## What is expected
Please copy out every line in the entries that includes the word "dret".

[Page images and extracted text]
▽

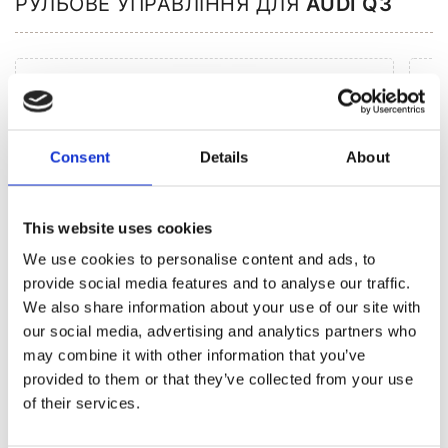
РУЛЬОВЕ УПРАВЛІННЯ ДЛЯ
AUDI Q3
Consent
Details
About
This website uses cookies
We use cookies to personalise content and ads, to
provide social media features and to analyse our traffic.
We also share information about your use of our site with
our social media, advertising and analytics partners who
may combine it with other information that you’ve
Агрегати рульового управління (12)
provided to them or that they’ve collected from your use
of their services.
Рульова рейка з ЕПК (12)
Шток 
Шток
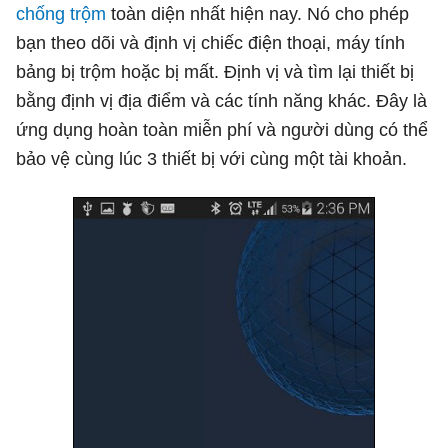
chống trộm
toàn diện nhất hiện nay. Nó cho phép
bạn theo dõi và định vị chiếc điện thoại, máy tính
bảng bị trộm hoặc bị mất. Định vị và tìm lại thiết bị
bằng định vị địa điểm và các tính năng khác. Đây là
ứng dụng hoàn toàn miễn phí và người dùng có thể
bảo vệ cùng lúc 3 thiết bị với cùng một tài khoản.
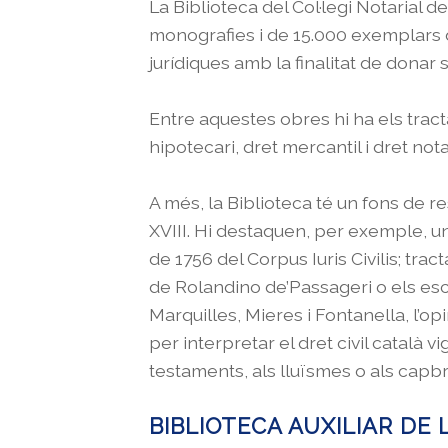
La Biblioteca del Col·legi Notarial 
monografies i de 15.000 exemplars de
jurídiques amb la finalitat de donar su
Entre aquestes obres hi ha els tract
hipotecari, dret mercantil i dret notar
A més, la Biblioteca té un fons de 
XVIII. Hi destaquen, per exemple, un
de 1756 del Corpus Iuris Civilis; tra
de Rolandino de’Passageri o els escr
Marquilles, Mieres i Fontanella, l’op
per interpretar el dret civil català
testaments, als lluïsmes o als capb
BIBLIOTECA AUXILIAR DE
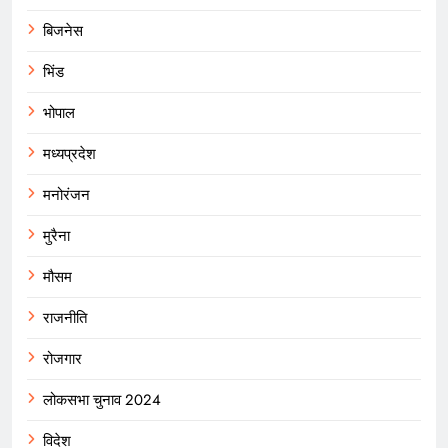
बिजनेस
भिंड
भोपाल
मध्यप्रदेश
मनोरंजन
मुरैना
मौसम
राजनीति
रोजगार
लोकसभा चुनाव 2024
विदेश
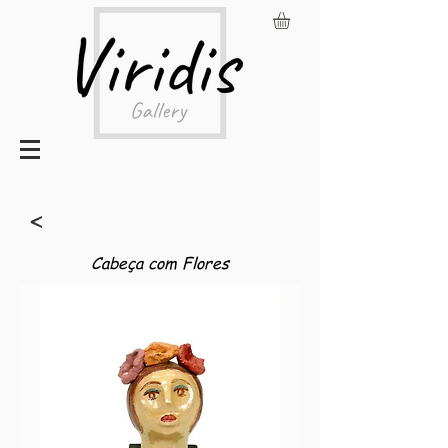
<
Cabeça com Flores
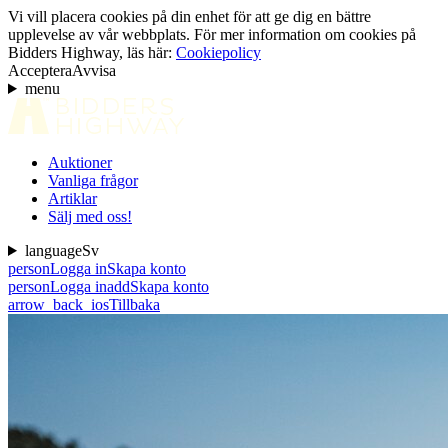
Vi vill placera cookies på din enhet för att ge dig en bättre
upplevelse av vår webbplats. För mer information om cookies på
Bidders Highway, läs här:
Cookiepolicy
Acceptera
Avvisa
menu
Auktioner
Vanliga frågor
Artiklar
Sälj med oss!
language
Sv
person
Logga in
Skapa konto
person
Logga in
add
Skapa konto
arrow_back_ios
Tillbaka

△

## Solution
hipotecari, dret mercantil i dret notar
per interpretar el dret civil català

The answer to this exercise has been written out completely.